Trimming The Hedges, Planning For A Rainy Day

At the end of 2016, folks in the startup tech ecosystem looked toward 2017’s impending “uncertainty.” Then at the end of 2017, the same worry about 2018; rinse and repeat last year, looking toward 2019. Yet, looking back, not much changed — there’s more money than every in the early-stage ecosystem, bigger financing rounds, large private pre-IPO growth rounds, and much more.

So, will the end of this year be any different, as we look to 2020? Pundits and Twitterati will likely cite the same issues that we faced entering into 2017, 2018, and 2019 — political uncertainty, trade uncertainty, and so forth. However, I have picked up on some disparate signals over the past week which lead me to believe, while we live in a perpetual loop uncertainty, there are some self-imposed changes coming across the startup tech ecosystem in the Bay Area. I call this “trimming hedges” and “planning for a rainy day” mentality. The yard looks fine, but folks are trimming the hedges to make sure they’re neater and tidier, and they’re planning for inclement weather to appear at some point.

There are many little signals to stitch together. Heads of recruiting at talent firms and at large pre-IPO companies have hinted their 2020 hiring plans may freeze or be cut back; leaders at institutional VC funds are waiting for 2019’s IPO class (which has been great) to end lock-up periods and are planning to amp up portfolio activity for the next year, which means investment pace may slow a bit (a good thing); and

One could argue there are 101 reasons for all of this sentiment, and they’d be right. But I’ll just focus on what I believe is the trigger: Chatter about The Vision Fund (TFV). Whether it will be successful or not, the gossip and chatter generated by TVF has had a long-term and out-sized effect on the startup/tech ecosystem — scaling startups took on hundreds of millions (and even billions) in private investment and other VC funds began scaling in response (partly defensively to protect their winners).

While recent events in a few portfolio companies are still anecdotal, the difference this time is the attention given to these events and the size of the positions.

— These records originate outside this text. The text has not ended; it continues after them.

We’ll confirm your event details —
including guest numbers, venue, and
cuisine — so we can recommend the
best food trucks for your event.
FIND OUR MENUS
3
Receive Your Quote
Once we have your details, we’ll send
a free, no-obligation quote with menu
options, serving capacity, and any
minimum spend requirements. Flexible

Just like optimism can compound on itself, so too can hesitation and a bent toward slightly more conservative cash and planning management. I’m not saying that next year will actually be different — I have no idea. But, what I am saying is, the leaders of recruiting firms, VC firms, and pre-IPO companies are grabbing their clippers to tidy up the yard and most certainly planning for that rainy day.